Westerfeld prefers writing for youngsters because of their visceral honesty and lack of pretension. “I think teens are more demanding readers,” he says. “They don’t allow a lot of self-indulgence. They’re not into a character standing and looking at a dishrag thinking about how the dishrag is like their life. It’s more about old-fashioned storytelling.

Scott Westerfeld's latest book, The

“I think that’s why a lot of adults read YA fiction,” says the writer, who splits his time between New York and Sydney, Australia. “The modern novel doesn’t have that much to offer them.”

Younger readers also have more linguistic flair. “A high percentage of teens are writing poetry and using nicknames and memorizing song lyrics and learning languages,” Westerfeld says. “So you can play a lot more in teen fiction with inventing language.”

Westerfeld cobbled together the striking futuristic slang in the Uglies trilogy from Australian idiomatic expressions and flappers’ argot from the 1920s that he borrowed from Evelyn Waugh.

Another advantage of writing for teens: It’s the most generous genre left in the increasingly cutthroat world of publishing.

“Adult literary novels go on the Barnes & Noble shelves for six weeks and if they don’t sell, they disappear,” Westerfeld says. “But in the world of kids’ books, there’s more time for word-of-mouth to spread.

“There are a lot more champions for YA fiction, like teachers and librarians,” he says. “All those little bookstores that disappeared in the Barnes & Noble world? They still exist. They’re called classrooms.”

New kid in town

As an early techno-brat, Westerfeld saw far more classrooms than your average kid. His family moved often because his father was an in-demand computer expert. “He worked for Univac back in the days when a computer came with a bunch of guys in suits,” Westerfeld notes.

At his Dallas high school and later at Vassar College, in New York, Westerfeld was a promising composer. He says he turned down a scholarship to Julliard to pursue a graduate degree at NYU, but left before finishing his master’s thesis on Japanese all-girl garage bands.

For the next seven years, he worked in publishing in Manhattan, leaving in 1995 to see whether he could make a living as a writer. He supplemented his meager income as a sci-fi novelist with ghostwriting, including five Goosebumps books under the R.L. Stine franchise, and a legal thriller credited to a famous trial attorney Westerfeld will not identify.

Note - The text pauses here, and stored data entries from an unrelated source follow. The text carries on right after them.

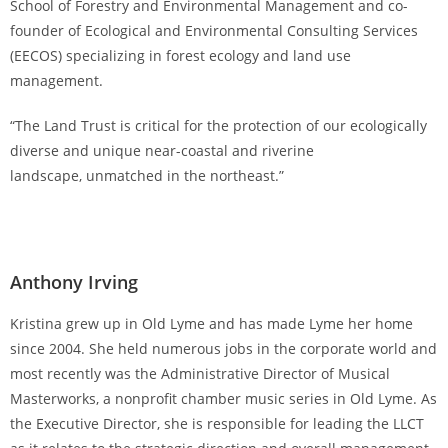
School of Forestry and Environmental Management and co-
founder of Ecological and Environmental Consulting Services
(EECOS) specializing in forest ecology and land use
management.
“The Land Trust is critical for the protection of our ecologically
diverse and unique near-coastal and riverine
landscape, unmatched in the northeast.”
Anthony Irving
Kristina grew up in Old Lyme and has made Lyme her home
since 2004. She held numerous jobs in the corporate world and
most recently was the Administrative Director of Musical
Masterworks, a nonprofit chamber music series in Old Lyme. As
the Executive Director, she is responsible for leading the LLCT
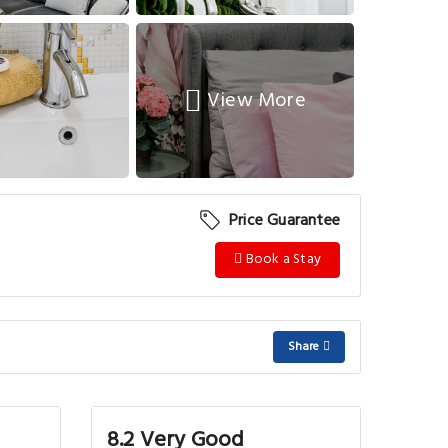
View More
Price Guarantee
Book a Stay
Share
8.2 Very Good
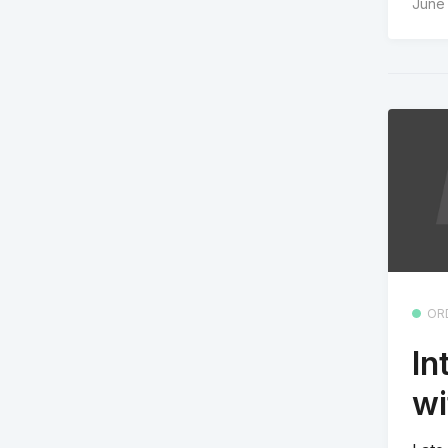
June
OR
In
wi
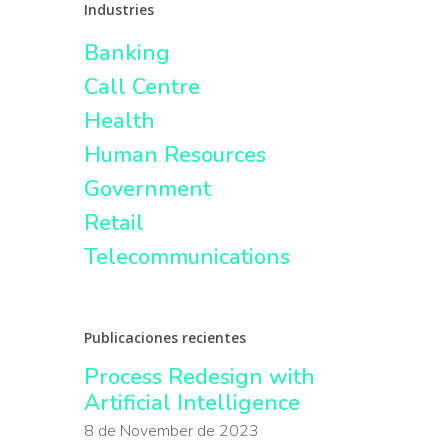
Industries
Banking
Call Centre
Health
Human Resources
Government
Retail
Telecommunications
Publicaciones recientes
Process Redesign with
Artificial Intelligence
8 de November de 2023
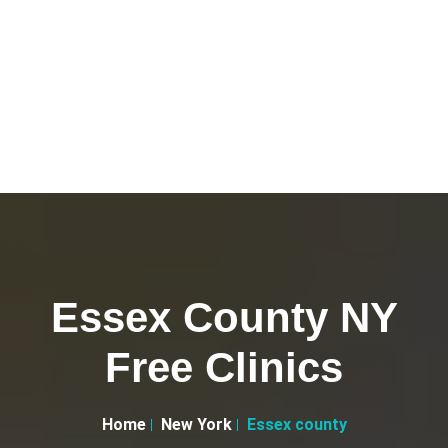
Essex County NY
Free Clinics
Home
New York
Essex county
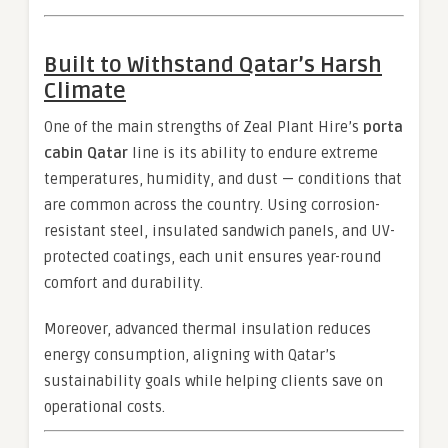
Built to Withstand Qatar’s Harsh
Climate
One of the main strengths of Zeal Plant Hire’s
porta
cabin Qatar
line is its ability to endure extreme
temperatures, humidity, and dust — conditions that
are common across the country. Using corrosion-
resistant steel, insulated sandwich panels, and UV-
protected coatings, each unit ensures year-round
comfort and durability.
Moreover, advanced thermal insulation reduces
energy consumption, aligning with Qatar’s
sustainability goals while helping clients save on
operational costs.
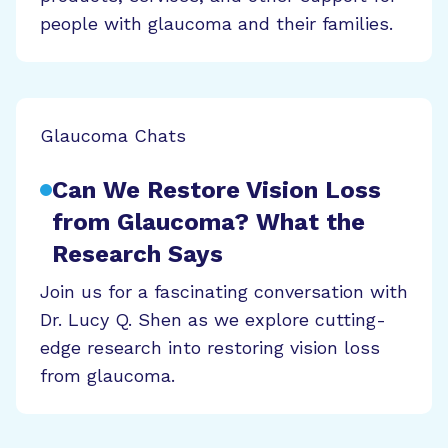
people with glaucoma and their families.
Glaucoma Chats
Can We Restore Vision Loss
from Glaucoma? What the
Research Says
Join us for a fascinating conversation with
Dr. Lucy Q. Shen as we explore cutting-
edge research into restoring vision loss
from glaucoma.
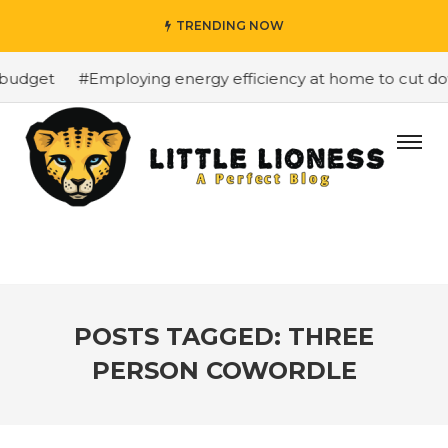
TRENDING NOW
budget
#Employing energy efficiency at home to cut down
POSTS TAGGED: THREE
PERSON COWORDLE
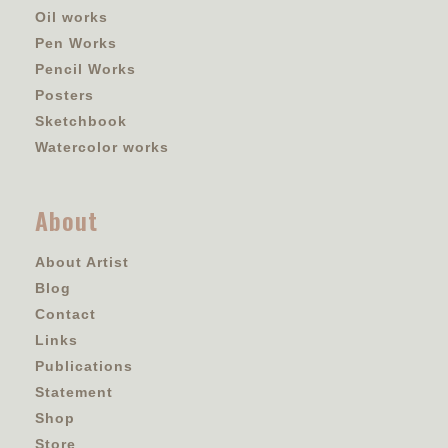
Oil works
Pen Works
Pencil Works
Posters
Sketchbook
Watercolor works
About
About Artist
Blog
Contact
Links
Publications
Statement
Shop
Store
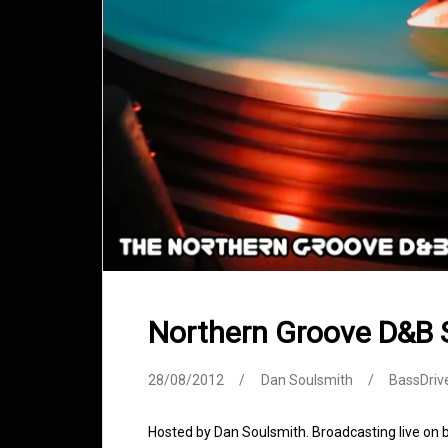
Northern Groove D&B
28/08/2012
Dan Soulsmith
BassDriv
Hosted by Dan Soulsmith. Broadcasting live on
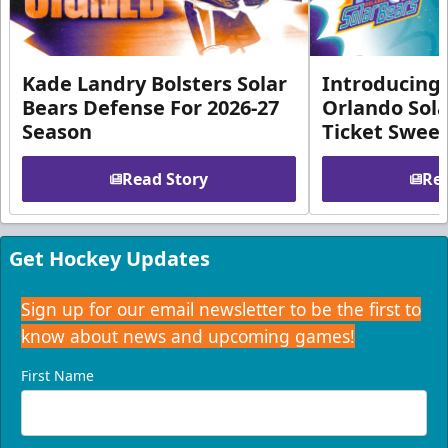
Kade Landry Bolsters Solar
Introducing 
Bears Defense For 2026-27
Orlando Sola
Season
Ticket Swee
Read Story
Rea
Get Hockey Updates
Sign up for our email newsletter to be the first to
know about news and upcoming games!
First Name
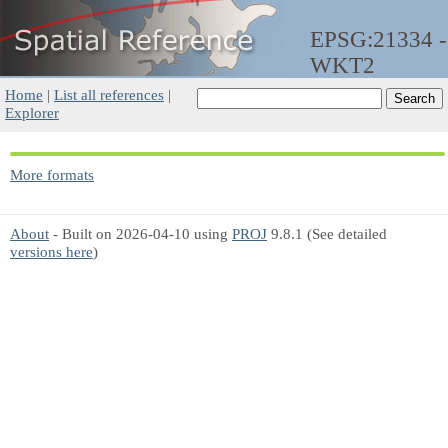
EPSG:21334 -
WKT2
Home
|
List all references
|
Explorer
More formats
About
- Built on 2026-04-10 using
PROJ
9.8.1 (See detailed
versions here
)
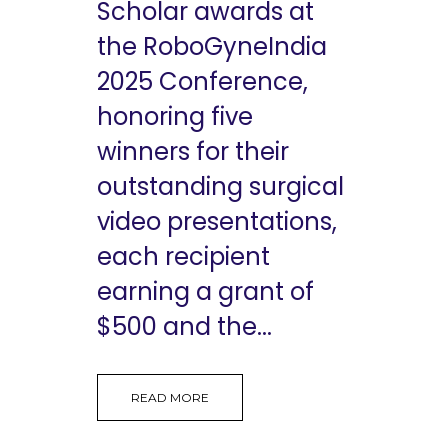
Scholar awards at
the RoboGyneIndia
2025 Conference,
honoring five
winners for their
outstanding surgical
video presentations,
each recipient
earning a grant of
$500 and the...
READ MORE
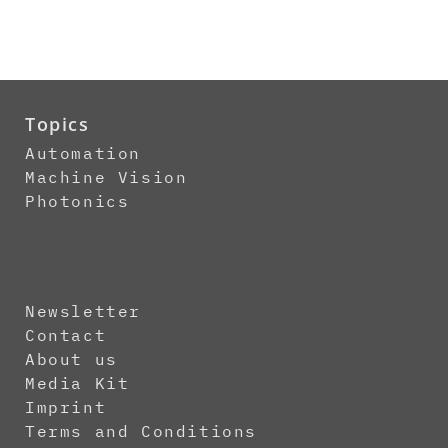
Topics
Automation
Machine Vision
Photonics
Newsletter
Contact
About us
Media Kit
Imprint
Terms and Conditions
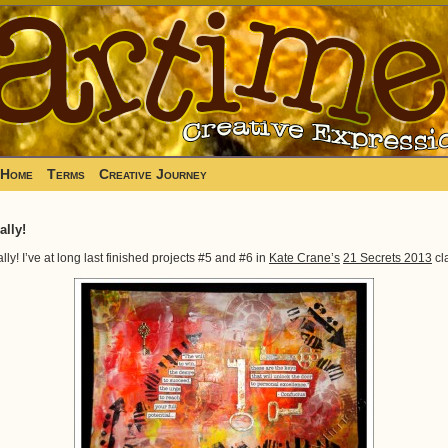
Home
Terms
Creative Journey
ally!
ally! I’ve at long last finished projects #5 and #6 in
Kate Crane’s
21 Secrets 2013
cl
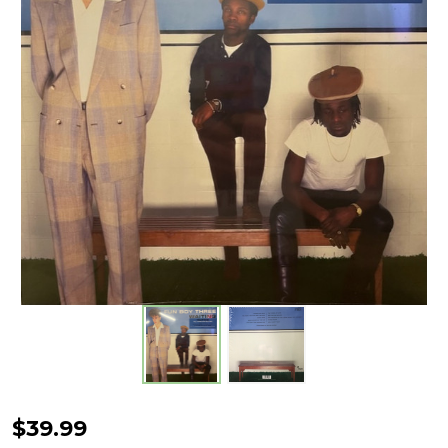
FUN
$39.99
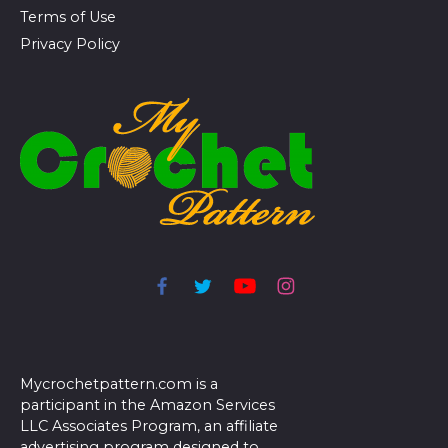
Terms of Use
Privacy Policy
Mycrochetpattern.com is a
participant in the Amazon Services
LLC Associates Program, an affiliate
advertising program designed to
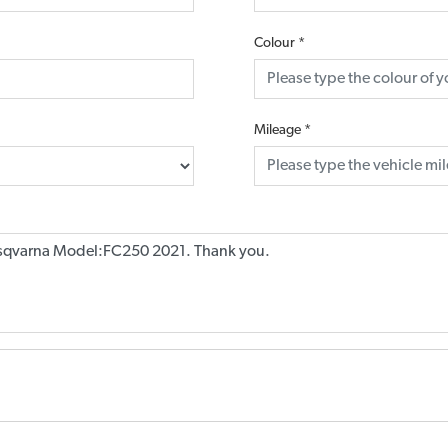
Colour
*
Mileage
*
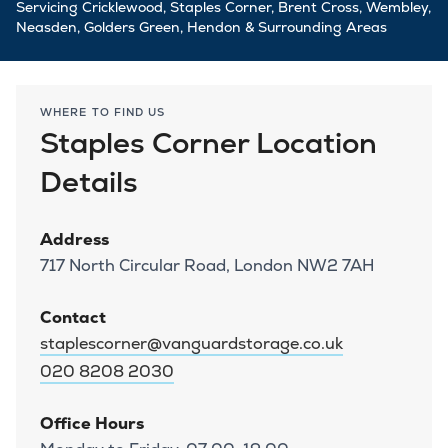
Servicing Cricklewood, Staples Corner, Brent Cross, Wembley,
Neasden, Golders Green, Hendon & Surrounding Areas
WHERE TO FIND US
Staples Corner Location
Details
Address
717 North Circular Road, London NW2 7AH
Contact
staplescorner@vanguardstorage.co.uk
020 8208 2030
Office Hours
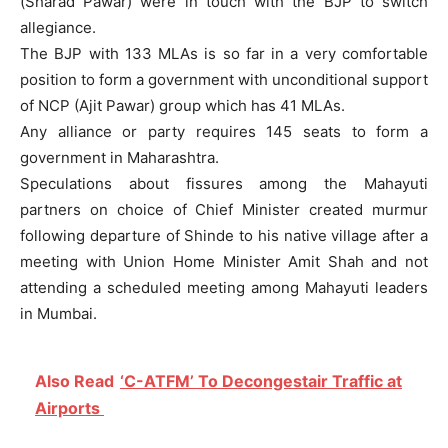
(Sharad Pawar) were in touch with the BJP to switch
allegiance.
The BJP with 133 MLAs is so far in a very comfortable
position to form a government with unconditional support
of NCP (Ajit Pawar) group which has 41 MLAs.
Any alliance or party requires 145 seats to form a
government in Maharashtra.
Speculations about fissures among the Mahayuti
partners on choice of Chief Minister created murmur
following departure of Shinde to his native village after a
meeting with Union Home Minister Amit Shah and not
attending a scheduled meeting among Mahayuti leaders
in Mumbai.
Also Read
‘C-ATFM’ To Decongestair Traffic at
Airports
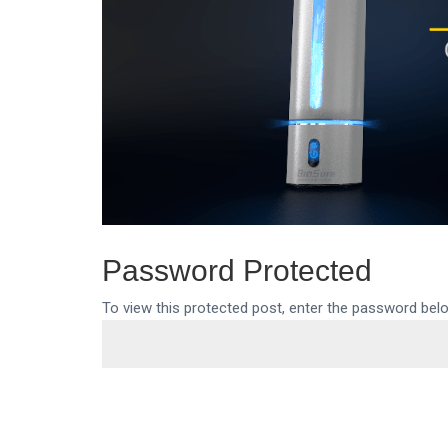
Password Protected
To view this protected post, enter the password bel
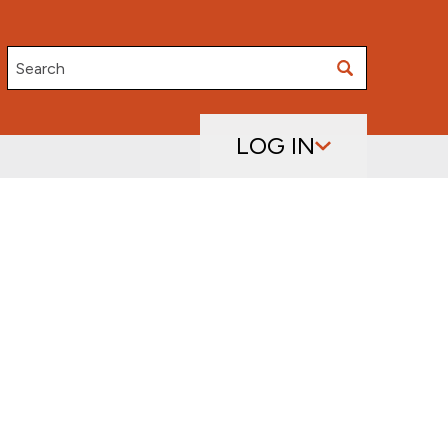
Search
LOG IN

In 2002, shortly after marrying Justine Larbalestier, a historian of science fiction, and moving to her native Australia, Westerfeld was contacted by a friend who worked for Fox Family (now the ABC Family Channel). She asked whether Scott had any ideas for a children’s show with a supernatural “X-Files” vibe.

His proposal about the strange goings-on in the town of Bixby, Okla., never made it to television. But Westerfeld became intrigued with developing it into a novel.

“I was in Sydney, a new city, in a new marriage, and working on a new kind of book,” he says. “So it starts with a new kid arriving in town.” Thus was born the Midnighter series and a new career path for Westerfeld.

“One of the things that makes science fiction and YA writing similar is that they both start with the idea that the world doesn’t have to be the way that it is,” he says. “As an adult, you get used to a lot of stuff. But younger people tend to be more idealistic. They’re not used to the idea that there are rich people and poor people.”

Outsider life

Shuttling between New York and Sydney was originally a way to escape winter’s clutches. But the peripatetic lifestyle also feeds Westerfeld’s writing. “You always feel a little alienated from the places you live, like an outsider,” he says.

“But you’re always behind on the movies and the latest catchphrases. I came back to New York after spending all of 2002 in Australia and everyone was saying, ‘You’re fired!’ ‘You’re fired!’ I was like, ‘What is that?’ “

Ask any teen: Some things, you’re better off not knowing.